SETTING THE RIGHT TONE FOR MARGINAL FIELD OPERATION
Developing and maximising the gains of marginal oil fields were conceived to further boost the oil production capacity and, by extension, revenue earnings for the country. Sadly, achieving this has remained a major challenge. Efforts to set the operation firmly has yielded little results, notwithstanding its huge economic potential.This is why experts, at a recent gathering in Lagos, proffered the way out for the new licensees to make their operations successful. Correspondence reports.
The concept of marginal oil fields began in 2001 as part of the government’s policy to improve the nation’s strategic oil and gas reserves and promote indigenous participation in the upstream sector. It was also aimed at discouraging the continuous holding of undeveloped fields by International Oil Companies(IOCs) and create a leeway for indigenous operators to benefit from the sector.
But, 22 years after, the country cannot say much has been gained, especially looking at the inability to meet her Organisation of Petroleum Exporting Countries (OPEC) production output in over two years.

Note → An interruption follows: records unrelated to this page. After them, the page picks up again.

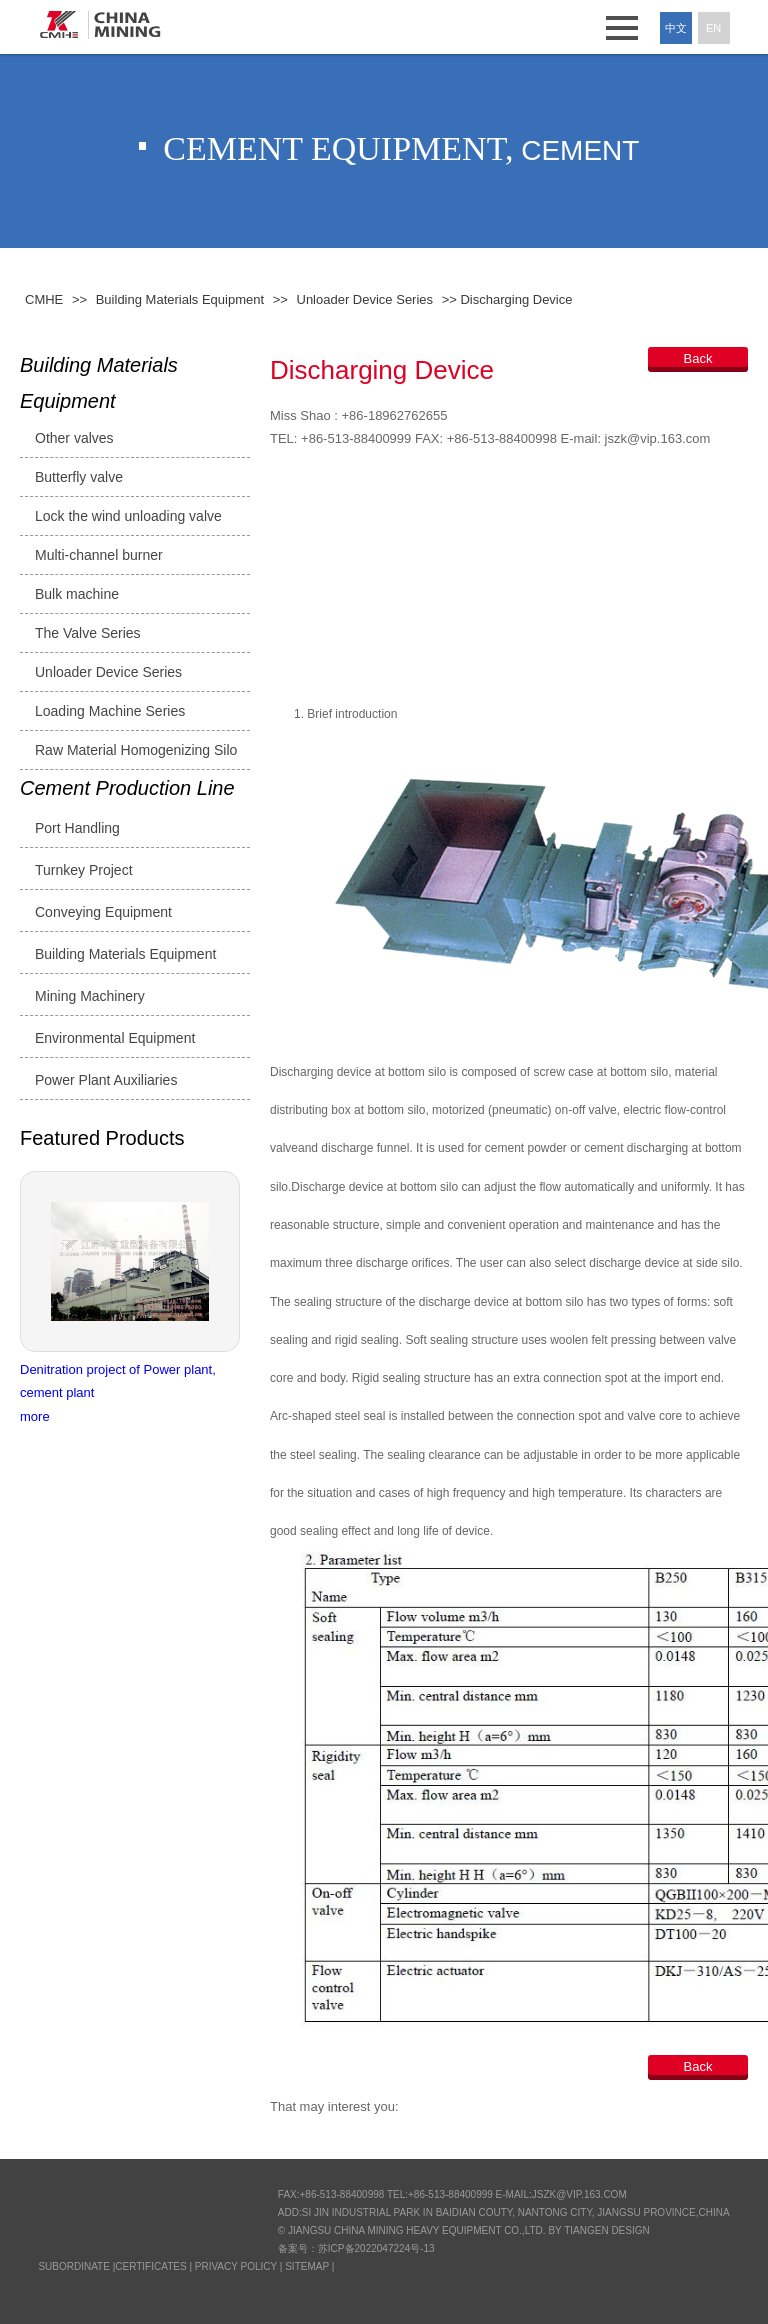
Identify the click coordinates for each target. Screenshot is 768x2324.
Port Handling (77, 828)
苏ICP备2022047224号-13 (376, 2248)
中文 (676, 28)
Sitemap (307, 2266)
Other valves (74, 438)
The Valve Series (88, 633)
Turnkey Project (84, 870)
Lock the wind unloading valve (128, 516)
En (713, 28)
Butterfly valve (79, 477)
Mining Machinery (90, 996)
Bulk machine (77, 594)
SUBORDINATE (74, 2266)
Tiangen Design (607, 2230)
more (35, 1416)
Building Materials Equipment (99, 383)
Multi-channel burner (99, 555)
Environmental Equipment (115, 1038)
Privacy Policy (236, 2266)
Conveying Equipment (103, 912)
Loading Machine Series (110, 711)
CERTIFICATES (150, 2266)
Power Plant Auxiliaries (106, 1080)
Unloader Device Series (108, 672)
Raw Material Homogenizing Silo (136, 750)
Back (698, 358)
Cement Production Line (127, 788)
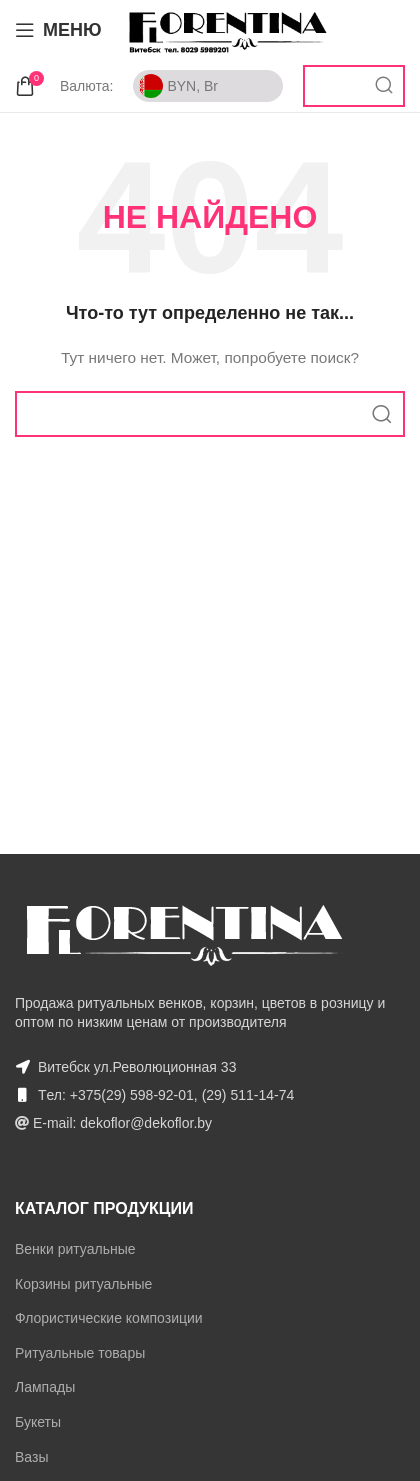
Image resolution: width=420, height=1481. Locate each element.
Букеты (38, 1422)
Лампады (45, 1387)
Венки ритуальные (75, 1249)
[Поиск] (354, 86)
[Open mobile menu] (58, 30)
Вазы (31, 1457)
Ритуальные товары (80, 1353)
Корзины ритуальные (83, 1284)
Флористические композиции (109, 1318)
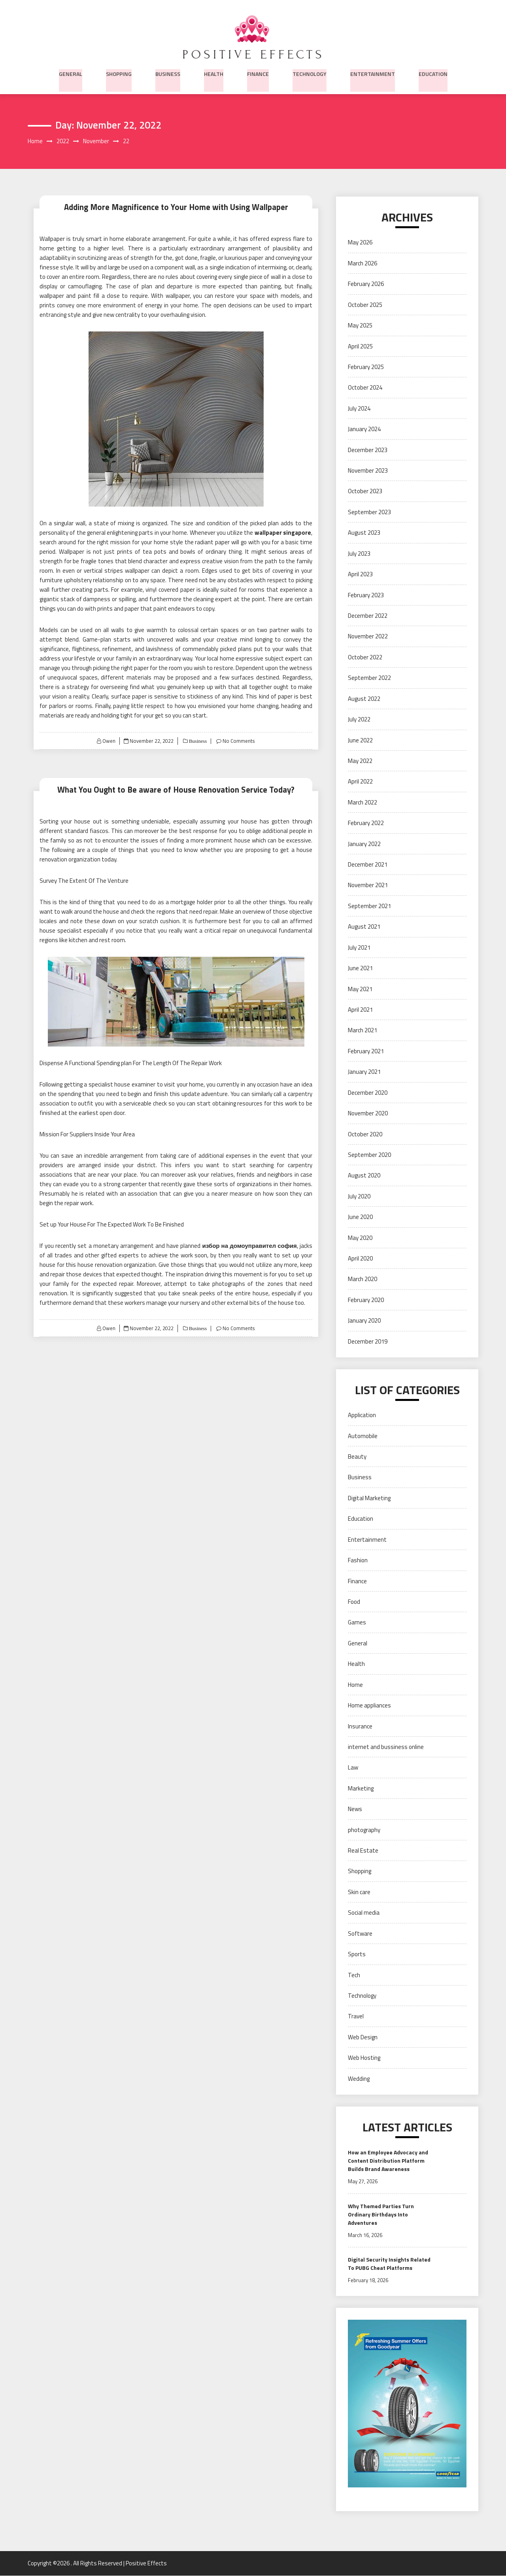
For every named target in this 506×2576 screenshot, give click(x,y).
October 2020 (365, 1134)
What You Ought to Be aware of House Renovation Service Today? (176, 790)
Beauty (357, 1456)
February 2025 (366, 367)
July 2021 (359, 947)
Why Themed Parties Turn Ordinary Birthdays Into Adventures (381, 2214)
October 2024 (365, 387)
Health (213, 73)
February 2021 (366, 1051)
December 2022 (367, 616)
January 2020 (364, 1320)
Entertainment (372, 73)
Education (433, 73)
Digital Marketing (369, 1498)
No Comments (239, 741)
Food (354, 1602)
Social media (364, 1912)
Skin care (359, 1892)
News (355, 1809)
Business (167, 73)
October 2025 (365, 305)
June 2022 (360, 740)
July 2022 (359, 719)
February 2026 (366, 284)
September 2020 (369, 1155)
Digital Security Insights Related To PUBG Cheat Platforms (389, 2264)
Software (360, 1933)
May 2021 (360, 989)
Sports (357, 1954)
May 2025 (360, 325)
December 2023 (367, 450)
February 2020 (366, 1300)
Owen (108, 741)
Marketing (361, 1788)
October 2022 (365, 657)
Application (362, 1415)
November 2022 (368, 636)
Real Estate (363, 1850)
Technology (310, 73)
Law (353, 1767)
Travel (356, 2016)
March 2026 (362, 263)
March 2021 (362, 1030)
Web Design (363, 2037)
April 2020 (360, 1258)
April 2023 (360, 574)
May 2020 (360, 1238)
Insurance (360, 1726)
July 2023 (359, 553)
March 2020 (362, 1279)
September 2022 (369, 678)
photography (364, 1830)
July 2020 (359, 1196)
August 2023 (364, 533)
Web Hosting (364, 2058)
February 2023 (366, 595)
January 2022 (364, 844)
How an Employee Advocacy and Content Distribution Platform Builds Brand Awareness (388, 2160)
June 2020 (360, 1217)
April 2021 (360, 1010)
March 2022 (362, 802)
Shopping (119, 73)
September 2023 (369, 512)
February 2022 (366, 823)
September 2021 (369, 906)
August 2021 (364, 926)
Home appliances (369, 1705)
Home (355, 1685)
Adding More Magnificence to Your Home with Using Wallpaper (176, 207)
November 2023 (368, 470)
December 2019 (367, 1341)
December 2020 (367, 1093)
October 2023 (365, 491)
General (70, 73)
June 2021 (360, 968)
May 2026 (360, 242)
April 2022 (360, 781)
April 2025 (360, 346)
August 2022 (364, 699)
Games (357, 1622)
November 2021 (368, 885)
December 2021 (367, 864)
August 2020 (364, 1175)
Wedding (359, 2079)
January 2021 (364, 1072)
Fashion (358, 1560)
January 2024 (364, 429)
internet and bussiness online (386, 1747)
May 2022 (360, 761)
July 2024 (359, 408)
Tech (354, 1975)
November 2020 (368, 1113)
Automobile (363, 1436)
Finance (258, 73)
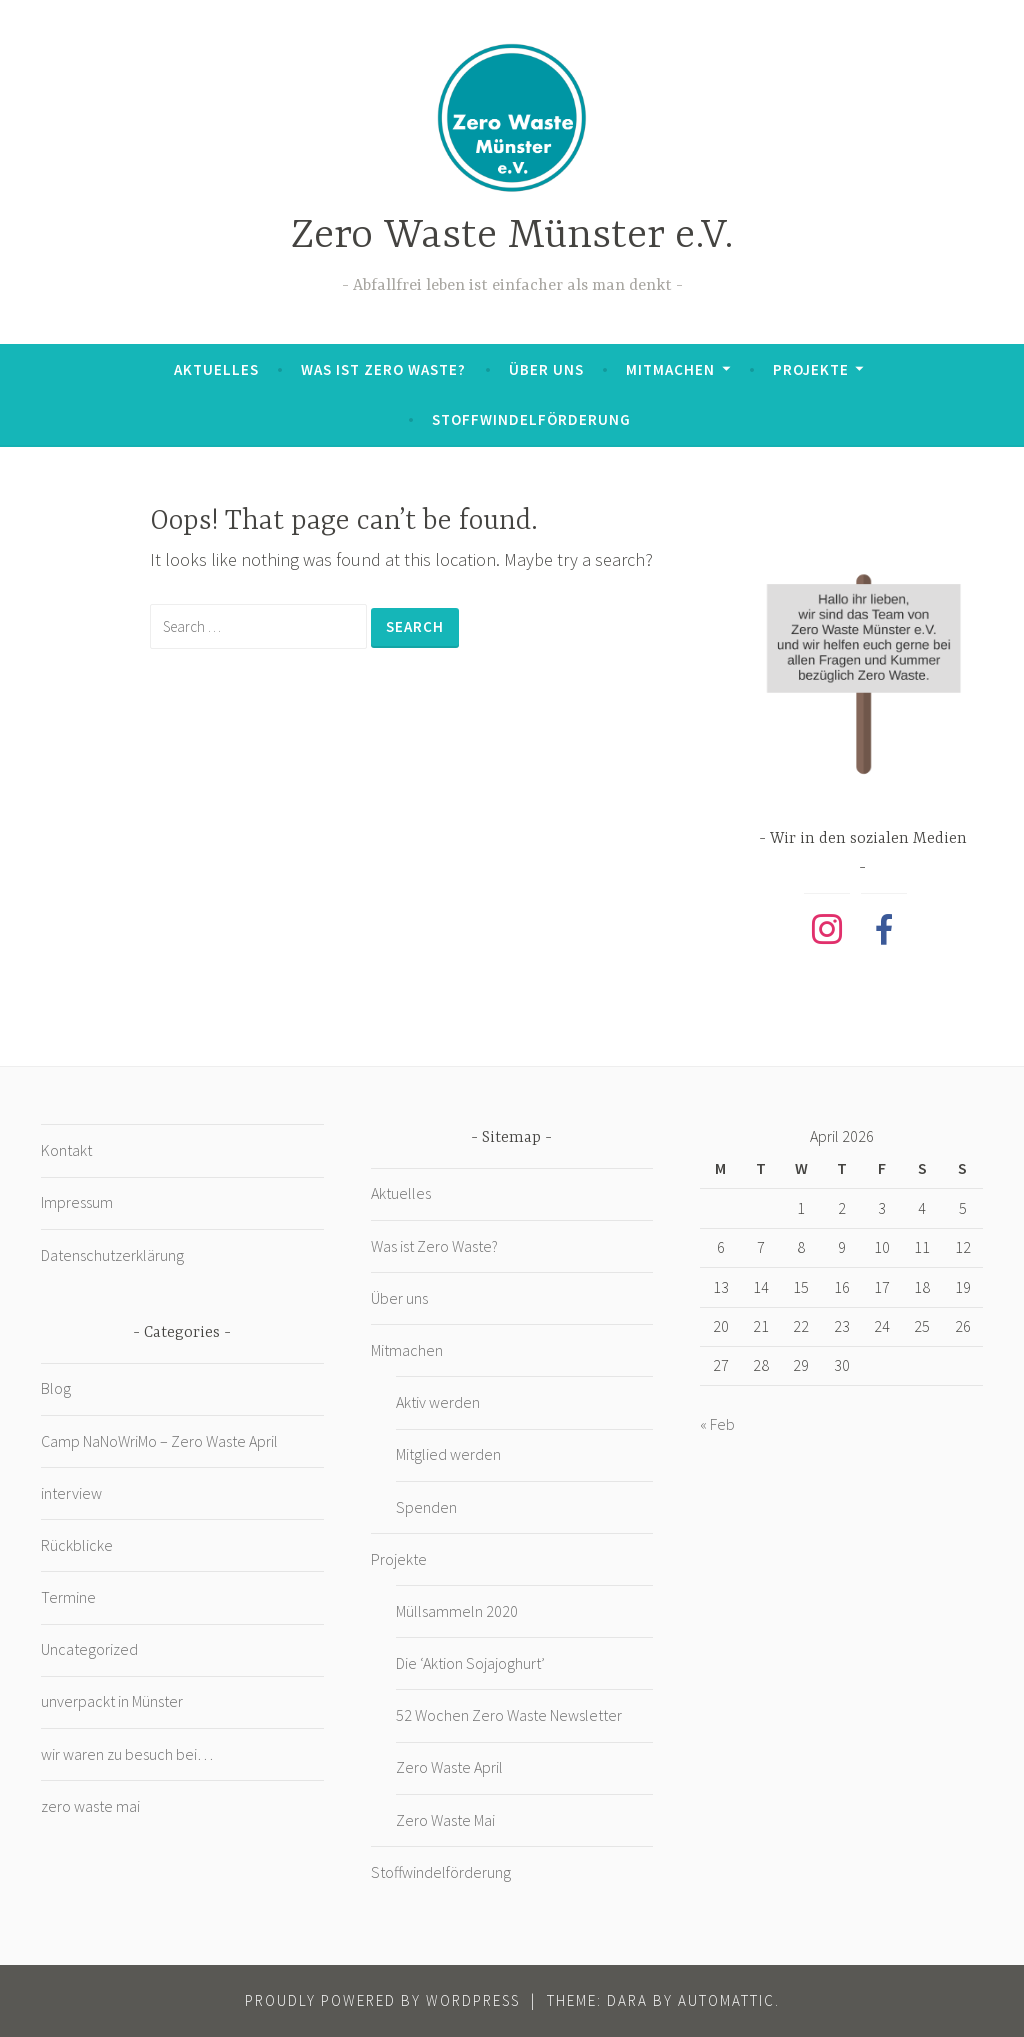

Notwithstanding its huge potential and economic benefit, much remains to be desired from its operations. Stakeholders have argued that the poor performance of the marginal field operators is due to certain challenges which have impeded their progress. They highlighted some of these challenges to include funding, technical, and public policy. Their situation is said to have been further compounded with the global emphasises on renewable energy and pressure to reduce carbon release into the environment.
But determined to ensure that the recent winners of marginal oil field licences get to work immediately, a professional services firm, PwC Nigeria, recently held an oil and gas stakeholders forum with the theme: ‘Marginal Oilfield Licence: After Winning, What Next?’
Partner, Energy, Utilities & Resources and Africa Oil and Gas Leader, Pedro Omontuemhen, explained the rationale behind forum: “Several new marginal oilfield licence holders who won the recent bid round are keen on moving ahead quickly in the journey to first oil. We aim to foster collaboration by bringing established industry operators to share their experiences and discuss best practices to enable the new players to succeed.
“Developing a marginal oil field is a capital-intensive project. Post the euphoria of winning, the next focus for new marginal oil field operators is to figure out how to achieve first oil production quickly whilst setting up a sustainable structure. We have financiers, producing marginal operators and other stakeholders in the room to provide insights on how to achieve this objective,” Omontuemhen said.
The Executive Commissioner, Economic Regulation and Strategic Planning, Nigerian Upstream Petroleum Regulatory Commission (NUPRC), Dr Kelechi Ofoegbu, who represented Chief Executive Officer of NUPRC, Gbenga Komolafe, emphasised that the Petroleum Industry Act (PIA) is phasing out the Marginal Field regime with the objective of equalising oil and gas producers. The NUPRC is willing to support any innovative financing arrangements that the industry is evaluating and mediate any disputes among licence holders, he added.
Executive Vice Chairman, ND Western Limited, Dr Layi Fatona, advised new marginal oilfield awardees to manage their cost profile and focus on long-term success. He said partnerships were vital to achieving first-oil production timely. He advised marginal operators to prioritise human capital development and strategic partnerships.
Head Client Relations, Anglophone West Africa, AfreximBank, Peter Olowononi noted that based on clearly defined risk-management policies and procedures, the standard practice is to finance projects that are producing oil and gas.
However, Afrexim Bank recently adopted a different approach by working with some marginal field operators on a guarantee-backed facility based on technical expertise provided by competent oil service firms along with the equity contributed by the awardee.
The Managing Director and Co-founder of Subdrill Services Limited, Aysha Abba, highlighted the need for marginal field licence holders to demonstrate the commercial viability of their crude reserves in order to attract finance.
Going the extra mile by working with reserve evaluators to generate a Competent Person’s Report (CPR) can make a huge difference when seeking for finance or strategic partnerships. She recommended using industry-recognised experts to prepare field development plans, evaluate financing options, among others.
Stakeholders highlighted the need for a regulation that provides clarity and certainty to the issues facing marginal field companies. With the difficulty in sourcing funds internationally, marginal field companies were urged to focus on local market to raise finance, including ensuring that the Special Purpose Vehicles (SPV) to be adopted for their operations are structured in a tax and regulatory optimal manner, while marginal field operators should incorporate an ESG action plan into their operations to ensure easy access to scarce international funding.